EU-Gipfel in Brüssel Wenig Einigkeit bei Öl, Gas und Strom
Beim Frühjahrsgipfel der EU dreht sich diesmal alles ums große Thema Energie. Allgemein gehaltenen Erklärungen zu einer gemeinsamen Energiepolitik dürften die meisten Mitglieder letztlich wohl zustimmen, doch sobald es ans Eingemachte geht, wird es kompliziert.
Von Klaus Scheffer, WDR, Hörfunkstudio Brüssel
Ihren großen Auftritt hat die Bundeskanzlerin heute Abend. Wenn die Staats- und Regierungschefs über Möglichkeiten einer gemeinsamen Energiepolitik reden, hält Angela Merkel das Eingangsreferat. Das Thema Energie ist durch die hohen Ölpreise und durch die Gaskrise Anfang des Jahres, als Russland die Lieferungen in die Ukraine aussetzte und auch einige EU-Länder in Mitleidenschaft gezogen wurden, weit nach oben gerückt. Plötzlich ist allen klar geworden, dass die Abhängigkeit von Lieferungen aus Nicht-Mitgliedsstaaten womöglich zu groß ist.
Der Wunsch: Gemeinsame Energiepolitik
Deshalb legte die EU-Kommission vor zwei Wochen ihre energiepolitische Strategie vor, für die der Präsident der Behörde, Jose Manuel Barroso in flammenden Worten warb: "Europa kann nicht verkraften, weiterhin 25 unterschiedliche und unkoordinierte Energie-Politiken zu betreiben", sagte der Kommissionschef. "Die EU hat die Größe, erfolgreich zu sein und auch die nötigen Instrumente.

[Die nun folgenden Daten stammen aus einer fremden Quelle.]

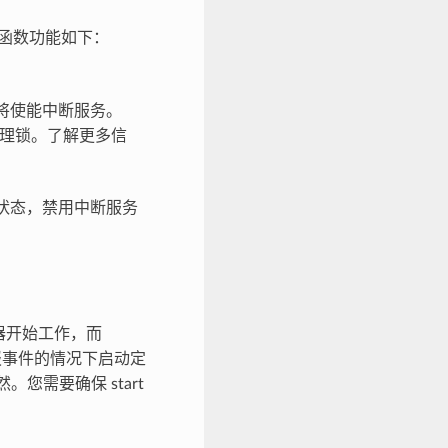
函数功能如下：
将使能中断服务。
管理锁。了解更多信
状态，禁用中断服务
器开始工作，而
报事件的情况下启动定
然。您需要确保 start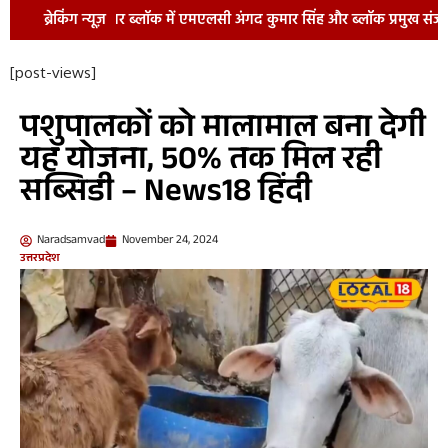
लॉक में एमएलसी अंगद कुमार सिंह और ब्लॉक प्रमुख संजय कुमार तिवारी बोले:किसा
ब्रेकिंग न्यूज़
[post-views]
पशुपालकों को मालामाल बना देगी
यह योजना, 50% तक मिल रही
सब्सिडी – News18 हिंदी
Naradsamvad
November 24, 2024
उत्तरप्रदेश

Wenn wir also Größe und Instrumente schon haben, dann brauchen wir nur noch den politischen Willen." Den Willen, tatsächlich eine einheitliche Energiepolitik zu verwirklichen. Und den, so wünscht es sich der portugiesische Kommissionspräsident zu seinem heutigen 50. Geburtstag, sollen die versammelten Staats- und Regierungschefs jetzt bekunden.
Das werden sie bestimmt tun: Auch Angela Merkel werde in ihrem Referat die Notwendigkeit einer europäischen Energiekonzeption betonen, die die Abhängigkeit von Öl- und Gasimporten verringere, heißt es.

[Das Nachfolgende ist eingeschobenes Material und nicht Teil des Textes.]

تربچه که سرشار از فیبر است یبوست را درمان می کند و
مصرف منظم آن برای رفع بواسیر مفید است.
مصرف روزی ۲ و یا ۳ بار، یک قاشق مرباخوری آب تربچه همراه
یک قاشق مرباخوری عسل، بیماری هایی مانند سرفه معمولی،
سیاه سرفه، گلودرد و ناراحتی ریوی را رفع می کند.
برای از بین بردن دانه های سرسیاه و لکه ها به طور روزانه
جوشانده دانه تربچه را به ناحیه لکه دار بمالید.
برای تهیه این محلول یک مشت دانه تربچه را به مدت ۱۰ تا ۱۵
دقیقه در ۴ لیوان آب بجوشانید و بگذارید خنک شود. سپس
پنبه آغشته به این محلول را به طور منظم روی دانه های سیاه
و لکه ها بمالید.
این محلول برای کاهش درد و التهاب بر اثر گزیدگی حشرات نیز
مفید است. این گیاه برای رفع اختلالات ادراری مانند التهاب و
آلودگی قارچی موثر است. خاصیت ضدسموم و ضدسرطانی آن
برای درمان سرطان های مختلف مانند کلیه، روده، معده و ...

Die Wirklichkeit: Nationale Interessen überwiegen
Doch nach solch allgemein gehaltener Zustimmung enden die Gemeinsamkeiten bereits. Schon bei der Frage des Energie-Mixes - also der Entscheidung, auf welche Energieträger man sich konzentrieren möchte - lassen sich die Mitgliedsstaaten nur ungern hereinreden. Auch Deutschland, wie Umweltminister Gabriel jüngst in Brüssel betonte. "Ich glaube, dass wir eine europäische Debatte brauchen. Ich glaube aber auch, dass diese europäische Debatte am Ende nicht in Frage stellen darf, dass beispielsweise der Energiemixes eine nationale Angelegenheit ist. Das fällt nicht unter das Gemeinschaftsrecht, das sollte es auch in Zukunft nicht tun."
Heikles Thema für die Bundesregierung bleibt die Kernenergie. In Deutschland gilt noch der von rot-grün durchgesetzte Ausstieg. Andere Länder – und auch die EU-Kommission – wollen an der Atomkraft festhalten. Wünsche der Kommission nach mehr Kompetenzen, gar nach einer Brüsseler Regulierungsbehörde, werden von den meisten Mitgliedsländern abgelehnt.
Und dann ist da noch der große Streit um die künftige Struktur des EU-Binnenmarktes im Energiebereich. Zwei große Übernahme-Projekte spalten derzeit die Gemeinschaft. Der deutsche EON-Konzern möchte mit dem spanischen Versorger Endesa fusionieren, wogegen die spanische Regierung mobil macht. Und den Versuch des italienischen Unternehmens Enel, die französische Firma Suez zu unternehmen, beantworten die Franzosen durch einen Zusammenschluss von Suez mit dem Staatsbetrieb Gaz de France – eifrig befördert durch die Regierung in Paris.
Italien scheitert mit Erklärung gegen Protektionismus
Protektionismus sei dies und gegen die Prinzipien des Binnenmarktes, heißt es dazu in Brüssel. Italiens Finanzminister Tremonti hatte gar eine Erklärung vorbereitet, in der er das französische Verhalten als Wirtschaftsnationalismus geißeln wollte, punktgenau zum Gipfeltreffen. Nach herber Kritik an diesem Vorstoß zog Tremonti ihn gestern Abend wieder zurück. In der Sache bleibe er aber bei seiner Meinung, so der Italiener, später werde er auch wieder darauf zurückkommen – nach dem Gipfel.